* [ACTIVITY]
Extract, word for word, each line from the line holding "Describe the element" through the end of the records. Omit every picture.

* [SUPPLIED MATERIAL]
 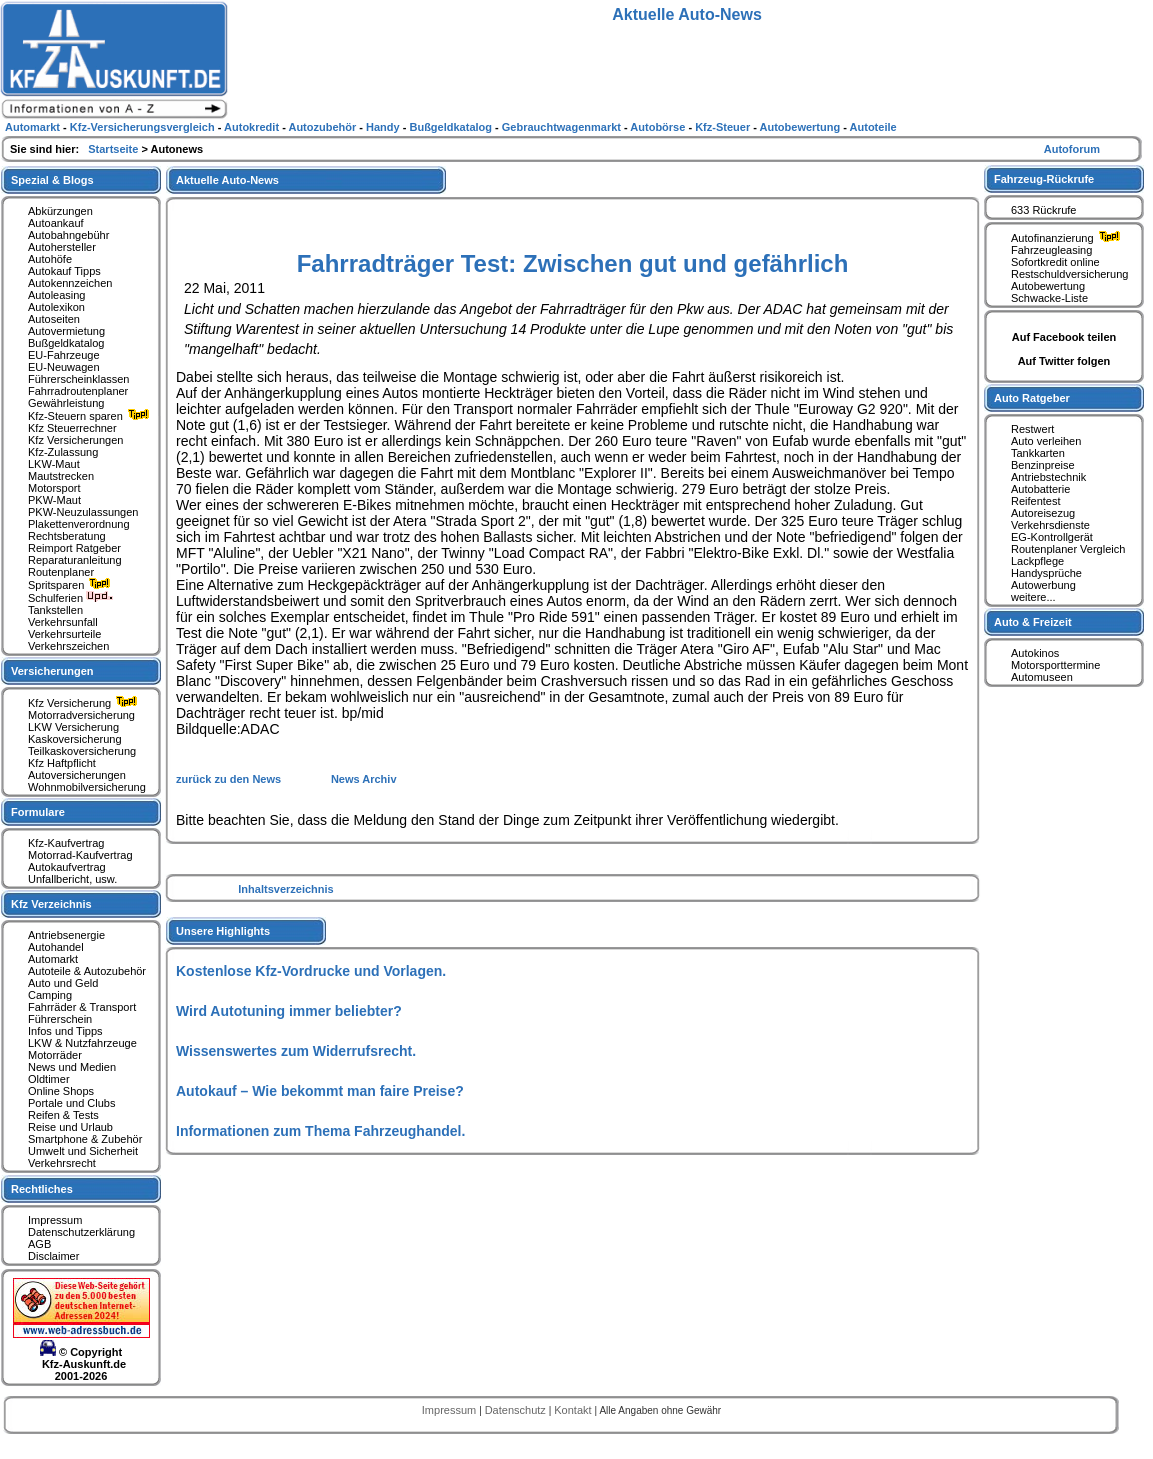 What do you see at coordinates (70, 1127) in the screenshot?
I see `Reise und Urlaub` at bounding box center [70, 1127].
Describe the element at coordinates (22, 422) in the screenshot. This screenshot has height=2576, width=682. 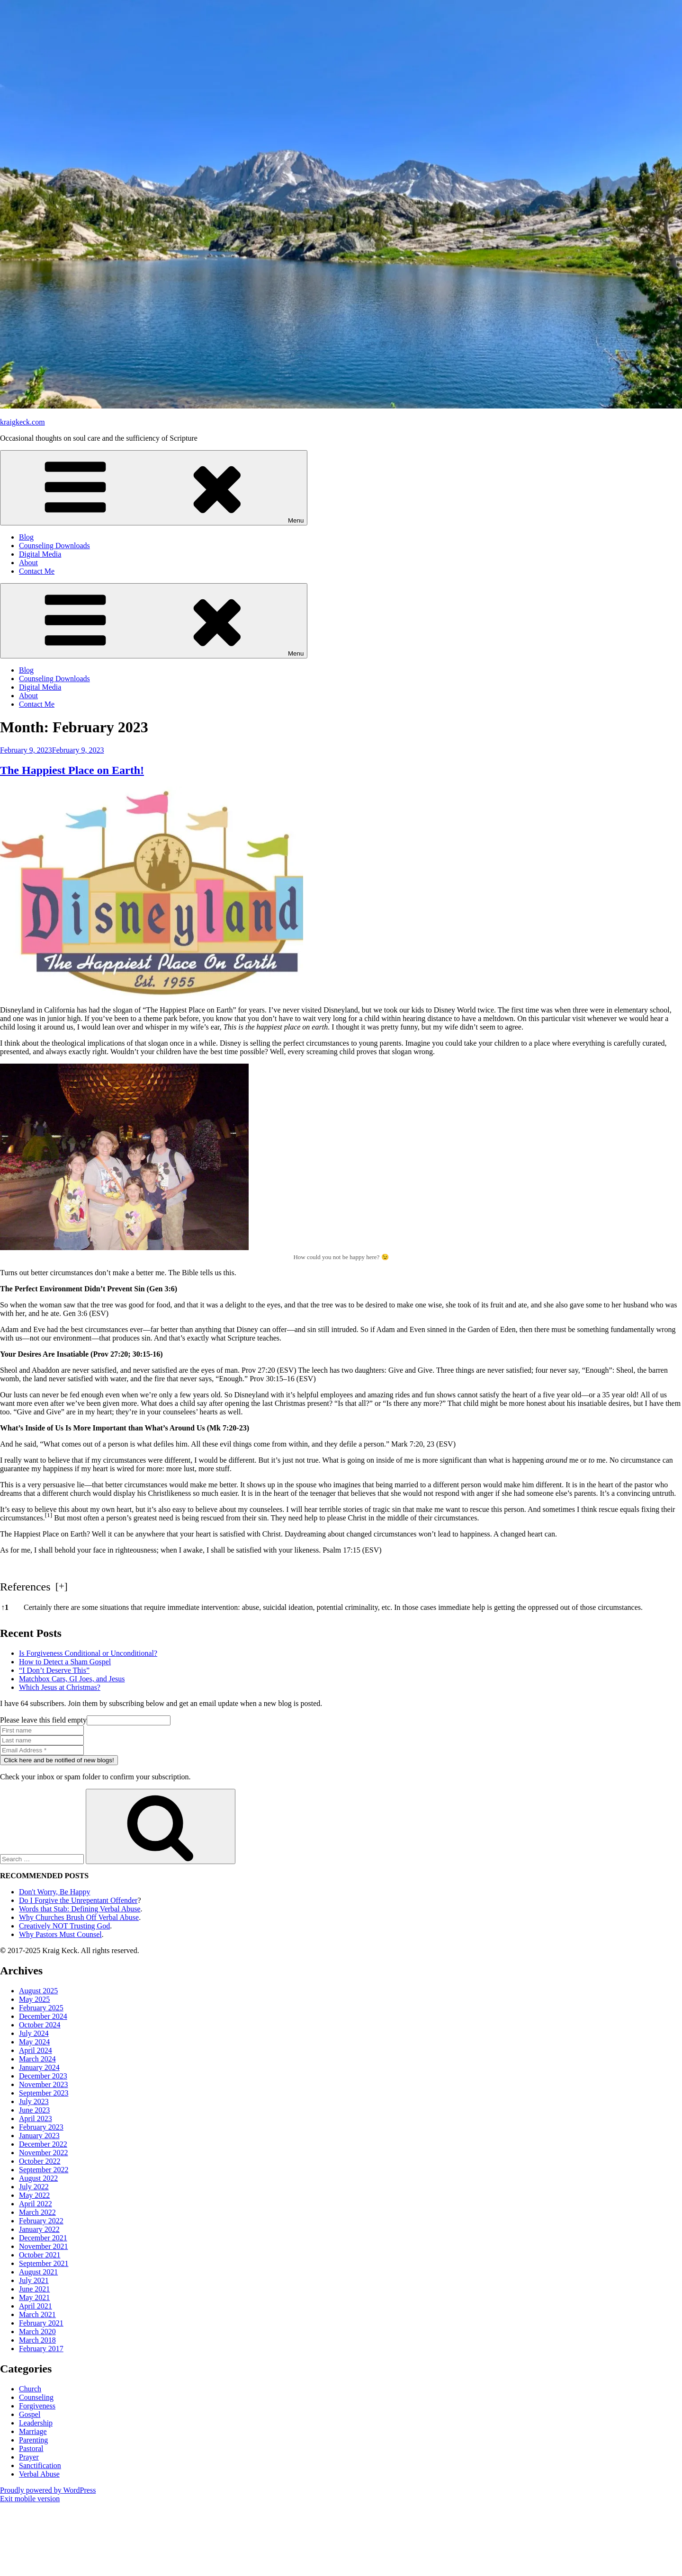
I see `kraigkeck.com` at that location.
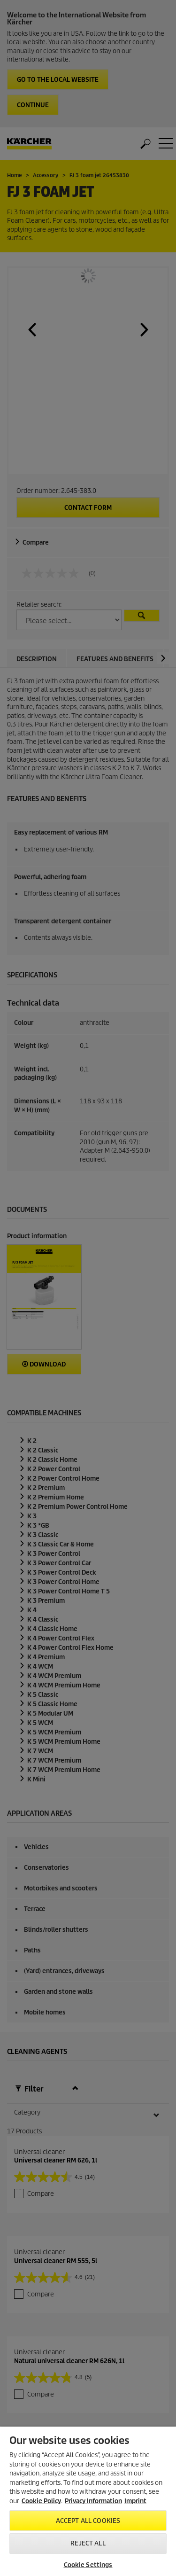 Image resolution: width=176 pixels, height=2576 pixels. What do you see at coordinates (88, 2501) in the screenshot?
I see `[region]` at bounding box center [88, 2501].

* [RESPONSE TO THE EXERCISE]
Describe the element at coordinates (22, 422) in the screenshot. This screenshot has height=2576, width=682. 
I see `kraigkeck.com` at that location.
 Image resolution: width=176 pixels, height=2576 pixels. What do you see at coordinates (88, 2501) in the screenshot?
I see `[region]` at bounding box center [88, 2501].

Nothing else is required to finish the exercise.